Caspian Blue - History of Blue - Blue and The Impressionist Painters

Blue and The Impressionist Painters

The invention of new synthetic pigments in the 18th and 19th centuries considerably brightened and expanded the palette of painters. J.M.W. Turner experimented with the new cobalt blue, and of the twenty colours most used by the Impressionists, twelve were new and synthetic colours, including cobalt blue, ultramarine and cerulean blue.

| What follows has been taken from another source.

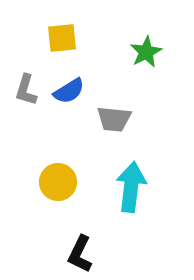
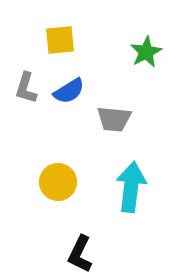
yellow square: moved 2 px left, 2 px down
gray L-shape: moved 2 px up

Another important influence on painting in the 19th century was the theory of complementary colours, developed by the French chemist Michel Eugene Chevreul in 1828 and published in 1839. He demonstrated that placing complementary colours, such as blue and yellow-orange or ultramarine and yellow, next to each other heightened the intensity of each colour "to the apogee of their tonality." In 1879 an American physicist, Ogden Rood, published a book charting the complementary colours of each colour in the spectrum. This principle of painting was used by Claude Monet in his Impression – Sunrise – Fog (1872), where he put a vivid blue next to a bright orange sun, (1872) and in Régate à Argenteuil (1872), where he painted an orange sun against blue water. The colours brighten each other. Renoir used the same contrast of cobalt blue water and an orange sun in Canotage sur la Seine (1879–1880). Both Monet and Renoir liked to use pure colours, without any blending.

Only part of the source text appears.